Harris, who was getting the worst of the proceedings, was soon joined by a group of men from the pub. A bystander mentioned something about calling the Old Bill, to which one of the group replied, "We are the Old Bill mate", before stepping in to save Harris from further embarrassment.

My Dad, who knew Harris' adversary, later told me what had transpired. The porter had gone there for a quiet drink. Since the Kembles was regarded as the 'local' for Bow Street nick, it was the last pub in the market where you expected trouble. Unless of course Richard Harris was knocking them back. The thespian and some lads from the Met were already ensconced at the bar when the porter arrived. The interloper immediately became the beneficiary of a few choice remarks from Harris. Not the wisest thing ever done by Dumbledore, unless of course he wanted to provoke a fight. As my Dad said, "Choose your words carefully son. You never know who you're talking to." A fair number of porters were former professional fighters and most could take care of themselves if things got a little tasty. Harris obviously fancied his chances when told to "Put up, or fuckin' shutup!". Wrong again Richard.

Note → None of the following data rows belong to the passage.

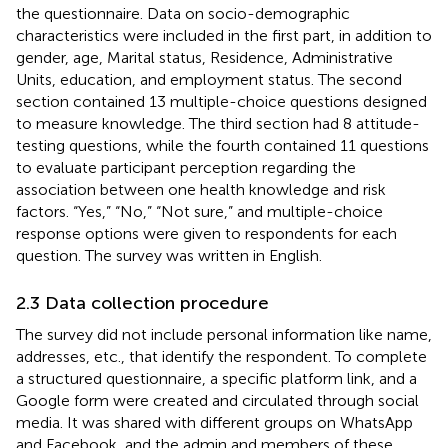
the questionnaire. Data on socio-demographic
characteristics were included in the first part, in addition to
gender, age, Marital status, Residence, Administrative
Units, education, and employment status. The second
section contained 13 multiple-choice questions designed
to measure knowledge. The third section had 8 attitude-
testing questions, while the fourth contained 11 questions
to evaluate participant perception regarding the
association between one health knowledge and risk
factors. “Yes,” “No,” “Not sure,” and multiple-choice
response options were given to respondents for each
question. The survey was written in English.
2.3 Data collection procedure
The survey did not include personal information like name,
addresses, etc., that identify the respondent. To complete
a structured questionnaire, a specific platform link, and a
Google form were created and circulated through social
media. It was shared with different groups on WhatsApp
and Facebook, and the admin and members of these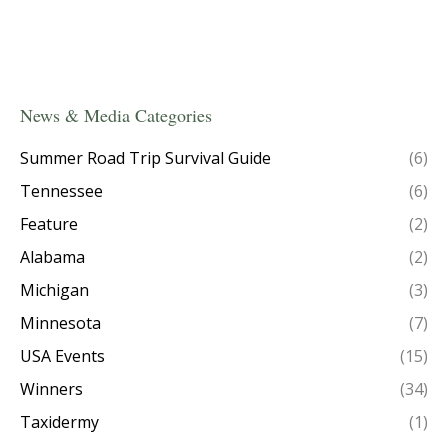
News & Media Categories
Summer Road Trip Survival Guide
(6)
Tennessee
(6)
Feature
(2)
Alabama
(2)
Michigan
(3)
Minnesota
(7)
USA Events
(15)
Winners
(34)
Taxidermy
(1)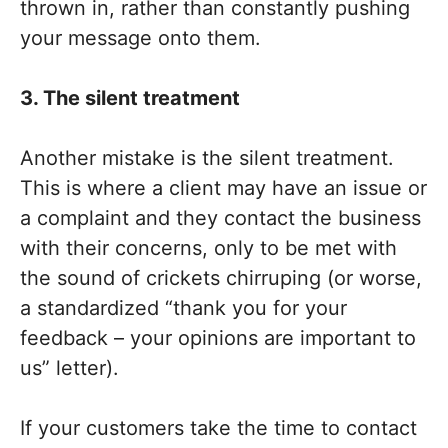
thrown in, rather than constantly pushing
your message onto them.
3. The silent treatment
Another mistake is the silent treatment.
This is where a client may have an issue or
a complaint and they contact the business
with their concerns, only to be met with
the sound of crickets chirruping (or worse,
a standardized “thank you for your
feedback – your opinions are important to
us” letter).
If your customers take the time to contact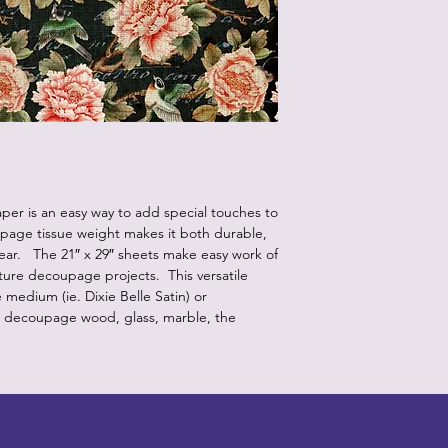
er is an easy way to add special touches to
upage tissue weight makes it both durable,
pear. The 21″ x 29″ sheets make easy work of
iture decoupage projects. This versatile
edium (ie. Dixie Belle Satin) or
o decoupage wood, glass, marble, the
Designz b
OFEVERYTHING 2022 |
Website proudly created by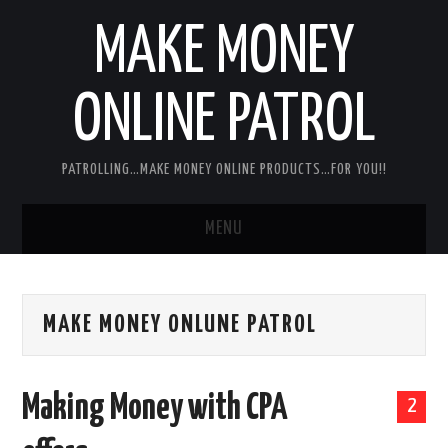
MAKE MONEY
ONLINE PATROL
PATROLLING…MAKE MONEY ONLINE PRODUCTS…FOR YOU!!
MENU
HOME
MAKE MONEY ONLUNE PATROL
ABOUT ME
DISCLAIMER
Making Money with CPA
2
MY PERSONAL PRODUCT/SERVICE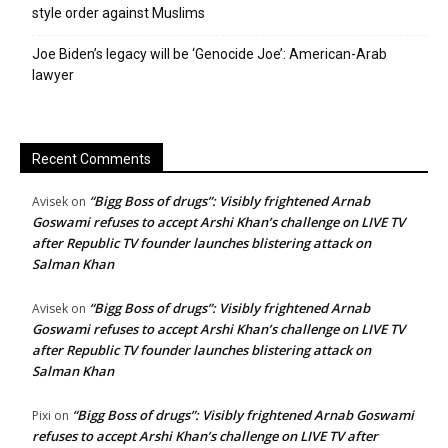
style order against Muslims
Joe Biden’s legacy will be ‘Genocide Joe’: American-Arab
lawyer
Recent Comments
“Bigg Boss of drugs”: Visibly frightened Arnab
Avisek
on
Goswami refuses to accept Arshi Khan’s challenge on LIVE TV
after Republic TV founder launches blistering attack on
Salman Khan
“Bigg Boss of drugs”: Visibly frightened Arnab
Avisek
on
Goswami refuses to accept Arshi Khan’s challenge on LIVE TV
after Republic TV founder launches blistering attack on
Salman Khan
“Bigg Boss of drugs”: Visibly frightened Arnab Goswami
Pixi
on
refuses to accept Arshi Khan’s challenge on LIVE TV after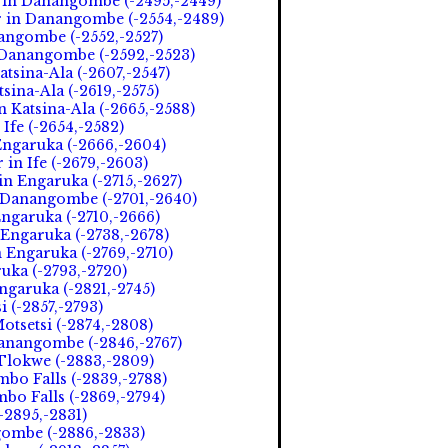
 in Danangombe (-2495,-2449)
r in Danangombe (-2554,-2489)
nangombe (-2552,-2527)
n Danangombe (-2592,-2523)
atsina-Ala (-2607,-2547)
tsina-Ala (-2619,-2575)
 Katsina-Ala (-2665,-2588)
Ife (-2654,-2582)
Engaruka (-2666,-2604)
in Ife (-2679,-2603)
n Engaruka (-2715,-2627)
n Danangombe (-2701,-2640)
ngaruka (-2710,-2666)
 Engaruka (-2738,-2678)
n Engaruka (-2769,-2710)
uka (-2793,-2720)
garuka (-2821,-2745)
i (-2857,-2793)
otsetsi (-2874,-2808)
anangombe (-2846,-2767)
Tlokwe (-2883,-2809)
mbo Falls (-2839,-2788)
mbo Falls (-2869,-2794)
-2895,-2831)
ngombe (-2886,-2833)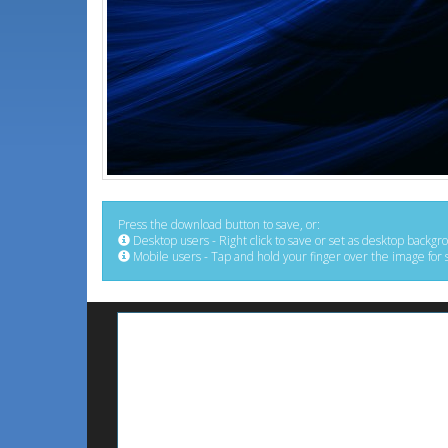
Press the download button to save, or:
Desktop users - Right click to save or set as desktop backgr
Mobile users - Tap and hold your finger over the image for 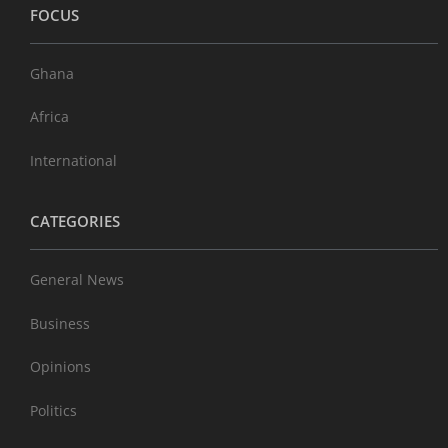
FOCUS
Ghana
Africa
International
CATEGORIES
General News
Business
Opinions
Politics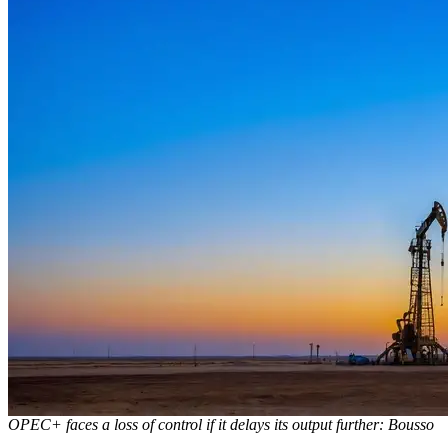
OPEC+ faces a loss of control if it delays its output further: Bousso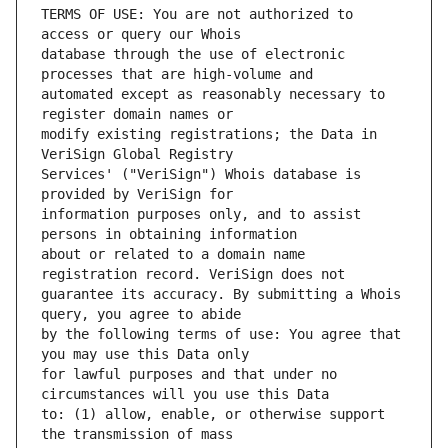
TERMS OF USE: You are not authorized to 
database through the use of electronic 
automated except as reasonably necessary to 
modify existing registrations; the Data in 
Services' ("VeriSign") Whois database is 
information purposes only, and to assist 
about or related to a domain name 
guarantee its accuracy. By submitting a Whois 
by the following terms of use: You agree that 
for lawful purposes and that under no 
to: (1) allow, enable, or otherwise support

No one was charged and inevitably Harris' reputation was enhanced by a few more column inches. The episode made the Evening Standard front page by lunchtime and the TV news by evening.

Richard Harris was a fine actor, but on this evidence not so good with his fists. He was, however, blessed with a deep sense of irony. He was later to remark, when backing a campaign to save a London drinking club:

"You can go there anonymously, have a pint, have a chat with your friends and remain unmolested."

He died on October 25th 2002, less than a mile from the Kembles Head, in the University College Hospital, my own birthplace in Gower Street.